The Affordable Care Act

This trillion dollar law is one of the most far-reaching and complex pieces of legislation to pass in recent history.  Since it was signed into law in 2014, Angus McRae Insurance has been studying the ways to minimize its cost to our clients.  We understand the nuances of the law and how to best construct an employee benefits package to work within it.

Key components of the Affordable Care Act include:

Individual Mandate – Most US citizens and legal residents must purchase qualified health insurance or pay a tax to the Internal Revenue Service.

Employer Mandate – Employer groups, that generally have greater than 50 full-time employees (including full-time equivalents), are defined as “applicable large employers” and must either offer affordable, qualified health insurance to their staff or pay a tax to the Internal Revenue Service.

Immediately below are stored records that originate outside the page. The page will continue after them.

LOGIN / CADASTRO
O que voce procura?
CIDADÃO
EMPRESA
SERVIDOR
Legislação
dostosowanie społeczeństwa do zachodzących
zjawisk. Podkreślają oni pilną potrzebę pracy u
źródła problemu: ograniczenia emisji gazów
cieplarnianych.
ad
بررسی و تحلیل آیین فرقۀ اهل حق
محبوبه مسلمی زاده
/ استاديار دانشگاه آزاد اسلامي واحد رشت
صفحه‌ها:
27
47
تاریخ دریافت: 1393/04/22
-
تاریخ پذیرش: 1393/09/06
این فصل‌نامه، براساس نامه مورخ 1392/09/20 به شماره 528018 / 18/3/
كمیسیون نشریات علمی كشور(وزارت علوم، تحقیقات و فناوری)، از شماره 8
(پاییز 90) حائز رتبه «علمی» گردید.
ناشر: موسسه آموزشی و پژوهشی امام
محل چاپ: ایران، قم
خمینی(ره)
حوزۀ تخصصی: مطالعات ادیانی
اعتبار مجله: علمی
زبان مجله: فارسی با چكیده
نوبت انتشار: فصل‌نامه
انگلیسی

Community rating – For fully-insured plans with 100 or fewer employees, insurers are required to base their premium rates off of four factors: member age, geography, family size and tobacco usage.  The ratio of highest to lowest rate cannot be greater than three to one.  Insurers are prohibited from basing premiums on a member’s health status or gender.

Reporting and notifications – There are a myriad of notice requirements under the Affordable Care Act.  These include:

  • Marketplace notice – Provided to employees notifying them of the existence of the federal insurance exchange and the possibility they may qualify for premium assistance.
  • IRS Form 1095-B – This form informs the employee whether or not they were insured by a plan that included the essential benefits under the ACA.
  • IRS Form 1095-C – This form informs the employee whether or not their employer made to them a “qualifying offer” of affordable health insurance.

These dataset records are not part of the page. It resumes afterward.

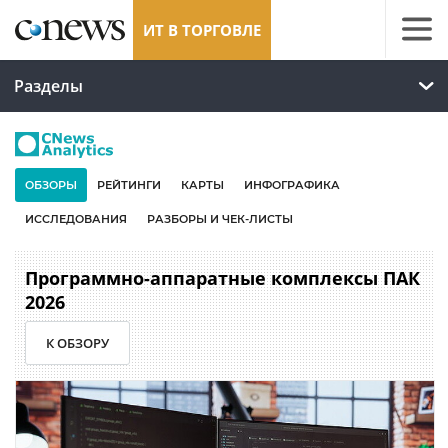
ИТ В ТОРГОВЛЕ
Разделы
ОБЗОРЫ
РЕЙТИНГИ
КАРТЫ
ИНФОГРАФИКА
ИССЛЕДОВАНИЯ
РАЗБОРЫ И ЧЕК-ЛИСТЫ
Программно-аппаратные комплексы ПАК
2026
К ОБЗОРУ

Additional Taxes – The ACA has (or will) institute a number of additional taxes.  These include:

  • Individual Mandate -  For failing to purchase qualified health insurance, a person will pay the greater of $695.00 per adult and $347.50 per child (up to $2,085 for a family), or 2.5% of family income.
  • Employer Mandate – For failing to provide affordable health insurance to its full-time employees, Applicable Large Employers pay the lesser of $3,000 per full-time employee receiving premium assistance, or $2,000 per full-time employee (minus the first 30).
  • Patient-Centered Outcomes Research Institute (PCORI) tax funds comparative effectiveness research.
  • “Cadillac Tax” – This is a permanent, non-deductible, annual tax beginning in 2018 on high-cost employer-sponsored health coverage. The tax is 40% of the cost of health coverage that exceeds predetermined threshold amounts.